WHAT IS BEING ASKED: Using the records below, output the stretch that opens with the line containing "For every named" and closes with the line containing "Inicio (52, 103)", exactly and including both lines, with nothing more.

INPUT MATERIAL:

※ ※ ※

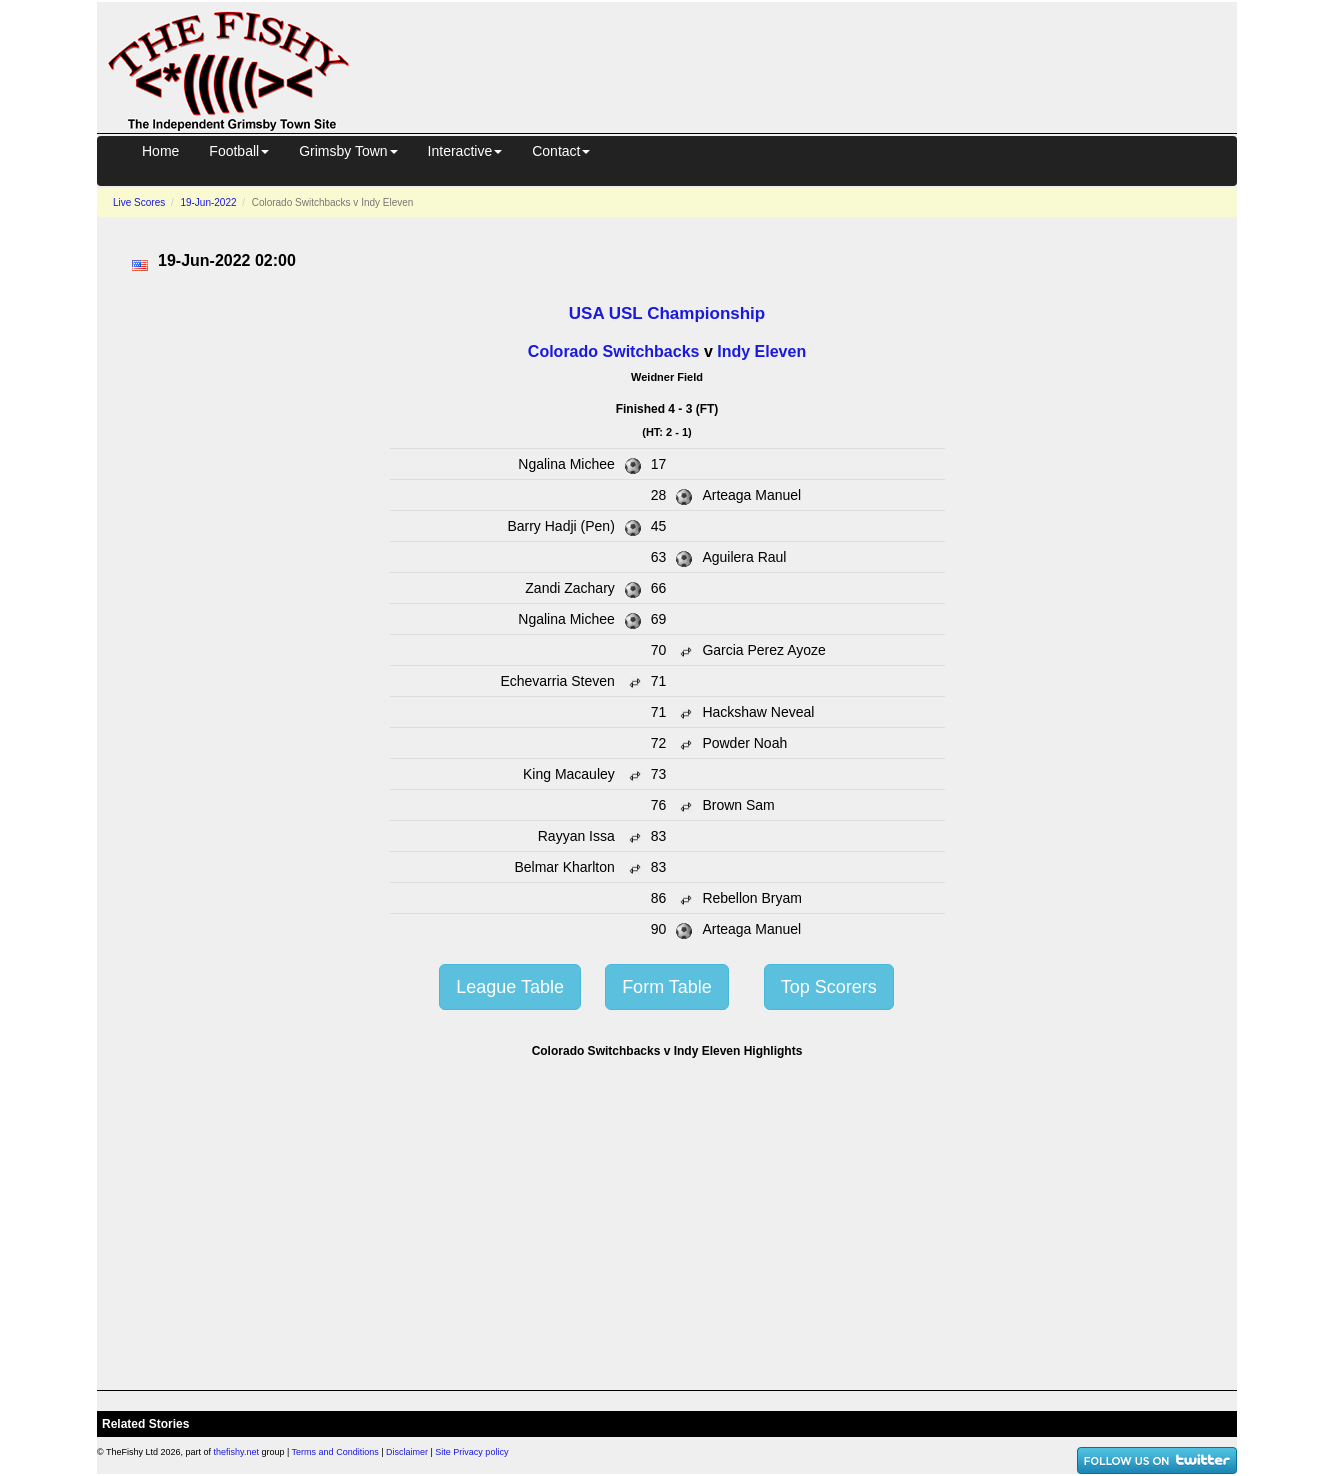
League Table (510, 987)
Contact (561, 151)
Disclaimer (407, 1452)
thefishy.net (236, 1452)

※ ※ ※

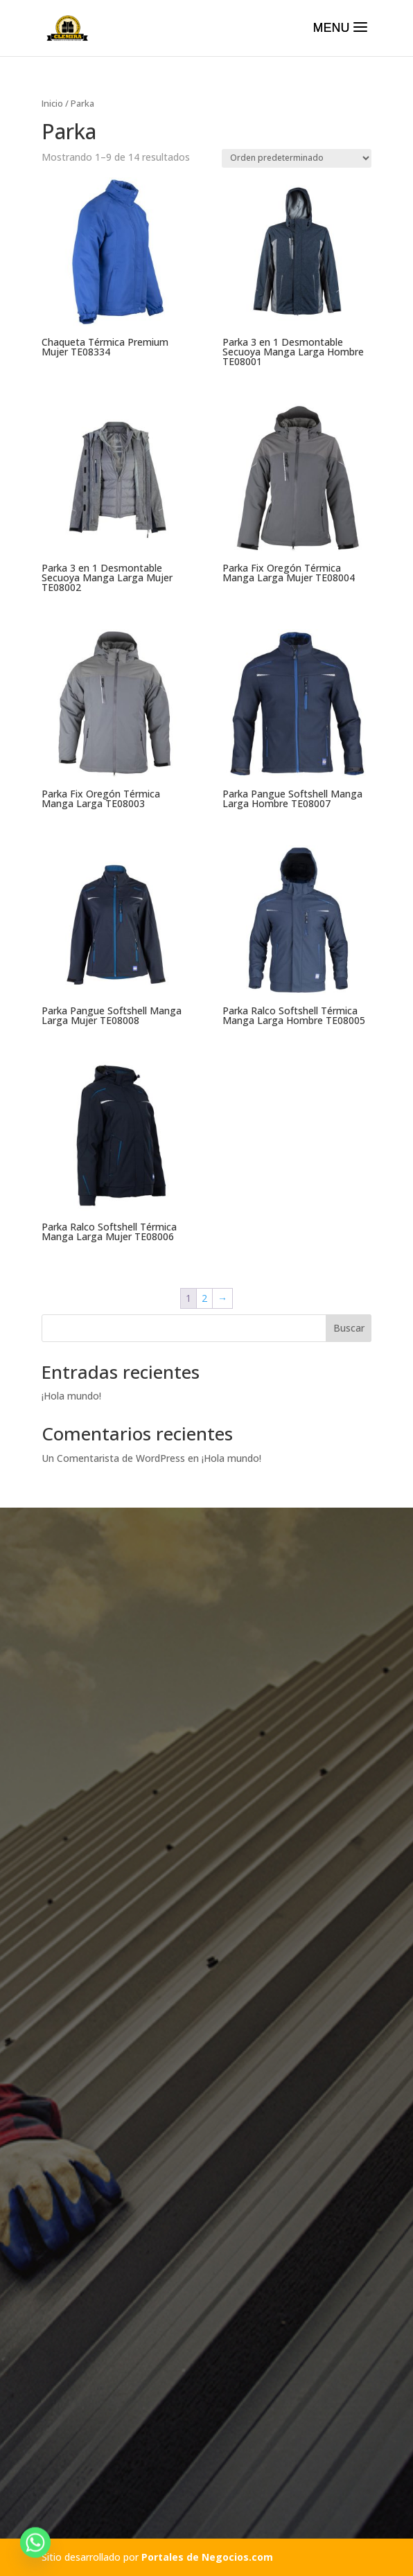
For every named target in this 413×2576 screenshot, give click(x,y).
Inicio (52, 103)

※ ※ ※

RESPONSE BOX:
For every named target in this 413×2576 screenshot, give click(x,y).
Inicio (52, 103)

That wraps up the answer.